» **Entries shown**:

+++

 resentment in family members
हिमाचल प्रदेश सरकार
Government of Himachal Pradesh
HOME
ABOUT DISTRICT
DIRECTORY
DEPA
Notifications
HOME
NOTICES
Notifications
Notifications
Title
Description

+++

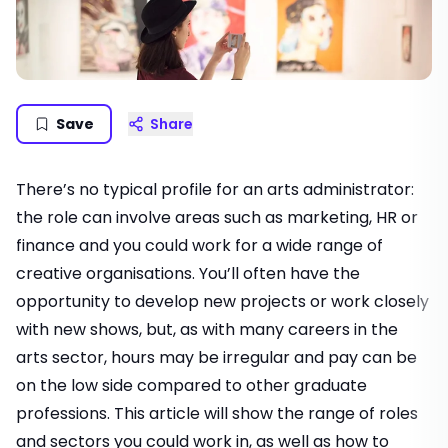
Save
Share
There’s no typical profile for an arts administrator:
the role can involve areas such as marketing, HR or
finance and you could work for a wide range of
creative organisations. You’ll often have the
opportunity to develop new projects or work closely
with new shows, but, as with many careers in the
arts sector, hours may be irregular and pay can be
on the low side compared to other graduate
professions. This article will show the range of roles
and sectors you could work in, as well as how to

+++

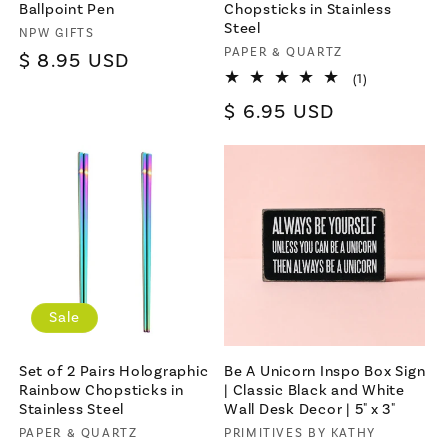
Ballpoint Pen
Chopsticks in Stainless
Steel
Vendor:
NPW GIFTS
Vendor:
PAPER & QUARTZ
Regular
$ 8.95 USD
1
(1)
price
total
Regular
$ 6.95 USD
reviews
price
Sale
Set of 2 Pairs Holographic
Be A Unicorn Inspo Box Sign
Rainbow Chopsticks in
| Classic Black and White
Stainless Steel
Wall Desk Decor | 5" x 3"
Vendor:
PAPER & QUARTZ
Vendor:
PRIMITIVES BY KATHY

+++

» **What needs to be done**: Using the listing above, copy exactly the line that contains "resentment in family members", the line that contains "Description", and each line that falls between them.

» **Result**:
 resentment in family members
हिमाचल प्रदेश सरकार
Government of Himachal Pradesh
HOME
ABOUT DISTRICT
DIRECTORY
DEPA
Notifications
HOME
NOTICES
Notifications
Notifications
Title
Description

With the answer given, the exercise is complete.